* _Records to use_:
====

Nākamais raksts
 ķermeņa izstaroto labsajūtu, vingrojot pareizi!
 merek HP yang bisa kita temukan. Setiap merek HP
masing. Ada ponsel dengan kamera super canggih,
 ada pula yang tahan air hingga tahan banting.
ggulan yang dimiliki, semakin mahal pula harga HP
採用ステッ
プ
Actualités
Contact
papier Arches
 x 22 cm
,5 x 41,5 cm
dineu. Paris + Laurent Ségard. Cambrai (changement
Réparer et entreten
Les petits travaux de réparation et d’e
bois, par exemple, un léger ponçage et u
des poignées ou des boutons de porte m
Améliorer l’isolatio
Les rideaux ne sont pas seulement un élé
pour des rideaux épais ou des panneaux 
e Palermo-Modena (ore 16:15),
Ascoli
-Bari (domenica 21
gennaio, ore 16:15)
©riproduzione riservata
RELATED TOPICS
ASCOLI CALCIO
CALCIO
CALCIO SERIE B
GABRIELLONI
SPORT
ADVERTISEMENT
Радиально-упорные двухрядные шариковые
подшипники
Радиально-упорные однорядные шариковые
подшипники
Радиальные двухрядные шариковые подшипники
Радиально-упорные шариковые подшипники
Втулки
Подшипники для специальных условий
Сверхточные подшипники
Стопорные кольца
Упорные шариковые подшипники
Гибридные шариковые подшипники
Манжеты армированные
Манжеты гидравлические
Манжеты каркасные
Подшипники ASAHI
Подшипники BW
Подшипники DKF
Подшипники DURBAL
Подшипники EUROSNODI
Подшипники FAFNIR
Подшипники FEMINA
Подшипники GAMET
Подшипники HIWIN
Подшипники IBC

====

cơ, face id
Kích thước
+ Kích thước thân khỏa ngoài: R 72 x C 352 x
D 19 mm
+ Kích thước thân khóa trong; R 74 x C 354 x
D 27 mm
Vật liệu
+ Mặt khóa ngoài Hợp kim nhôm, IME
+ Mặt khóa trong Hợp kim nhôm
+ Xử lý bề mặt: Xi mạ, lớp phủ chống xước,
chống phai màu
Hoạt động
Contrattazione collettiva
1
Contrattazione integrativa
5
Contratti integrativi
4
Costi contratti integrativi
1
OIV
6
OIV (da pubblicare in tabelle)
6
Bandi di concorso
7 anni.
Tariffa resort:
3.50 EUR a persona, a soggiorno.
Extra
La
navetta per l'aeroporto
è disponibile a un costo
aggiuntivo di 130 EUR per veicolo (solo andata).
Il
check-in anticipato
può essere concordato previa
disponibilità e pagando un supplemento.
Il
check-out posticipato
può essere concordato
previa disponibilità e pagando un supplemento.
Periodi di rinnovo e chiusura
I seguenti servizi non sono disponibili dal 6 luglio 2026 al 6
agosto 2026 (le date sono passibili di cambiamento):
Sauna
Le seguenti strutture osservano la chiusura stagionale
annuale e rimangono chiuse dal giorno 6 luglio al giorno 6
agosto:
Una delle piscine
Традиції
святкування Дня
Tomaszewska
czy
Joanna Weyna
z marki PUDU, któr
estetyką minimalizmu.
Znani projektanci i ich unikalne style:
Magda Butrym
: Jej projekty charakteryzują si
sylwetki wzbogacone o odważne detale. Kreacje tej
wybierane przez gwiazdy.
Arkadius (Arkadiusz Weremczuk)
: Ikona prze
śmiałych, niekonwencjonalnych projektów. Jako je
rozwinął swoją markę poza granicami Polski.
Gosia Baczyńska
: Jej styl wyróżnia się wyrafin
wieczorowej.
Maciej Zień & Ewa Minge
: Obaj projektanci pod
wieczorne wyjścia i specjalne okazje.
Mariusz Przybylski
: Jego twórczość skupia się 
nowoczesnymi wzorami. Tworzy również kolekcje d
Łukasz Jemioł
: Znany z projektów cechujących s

====

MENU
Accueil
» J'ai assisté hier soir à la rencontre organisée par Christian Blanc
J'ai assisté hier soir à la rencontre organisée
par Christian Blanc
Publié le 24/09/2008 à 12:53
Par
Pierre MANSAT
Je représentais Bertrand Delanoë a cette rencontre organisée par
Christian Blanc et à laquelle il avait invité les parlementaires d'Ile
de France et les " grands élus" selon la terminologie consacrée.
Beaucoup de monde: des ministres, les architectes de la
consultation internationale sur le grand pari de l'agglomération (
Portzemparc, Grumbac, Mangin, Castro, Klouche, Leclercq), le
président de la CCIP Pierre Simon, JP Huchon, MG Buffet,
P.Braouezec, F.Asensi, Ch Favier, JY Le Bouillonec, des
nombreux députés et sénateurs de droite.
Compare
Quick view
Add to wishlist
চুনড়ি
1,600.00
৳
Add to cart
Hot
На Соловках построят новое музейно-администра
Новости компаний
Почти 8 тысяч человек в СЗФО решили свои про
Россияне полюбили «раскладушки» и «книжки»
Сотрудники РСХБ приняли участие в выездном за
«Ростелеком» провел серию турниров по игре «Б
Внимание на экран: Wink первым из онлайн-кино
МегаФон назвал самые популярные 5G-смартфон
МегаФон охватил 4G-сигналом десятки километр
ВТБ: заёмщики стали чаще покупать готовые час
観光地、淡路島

====

* _Exercise_: Please copy out each line of the data in which the word "МегаФон" occurs.

* _Output of the exercise_:
МегаФон назвал самые популярные 5G-смартфон
МегаФон охватил 4G-сигналом десятки километр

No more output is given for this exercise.